**Aim of the exercise:**
Output exactly the lines spanning from the line containing "à une saison, mais aussi à une périod" to the last line of the entries, inclusive.
Supplied information below:
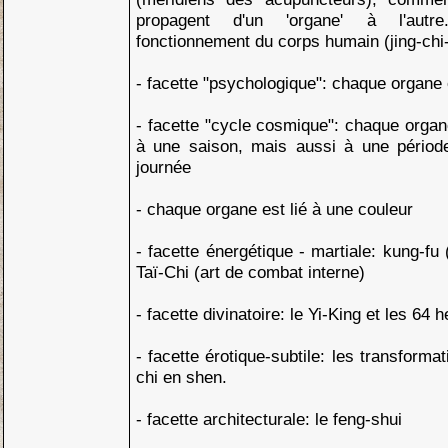
propagent d'un 'organe' à l'autr
fonctionnement du corps humain (jing-chi
- facette "psychologique": chaque organe 
- facette "cycle cosmique": chaque organ
à une saison, mais aussi à une périod
journée
- chaque organe est lié à une couleur
- facette énergétique - martiale: kung-fu
Taï-Chi (art de combat interne)
- facette divinatoire: le Yi-King et les 6
- facette érotique-subtile: les transforma
chi en shen.
- facette architecturale: le feng-shui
End of Supplied information.
**Solution for this task:**
à une saison, mais aussi à une périod
journée
- chaque organe est lié à une couleur
- facette énergétique - martiale: kung-fu
Taï-Chi (art de combat interne)
- facette divinatoire: le Yi-King et les 6
- facette érotique-subtile: les transforma
chi en shen.
- facette architecturale: le feng-shui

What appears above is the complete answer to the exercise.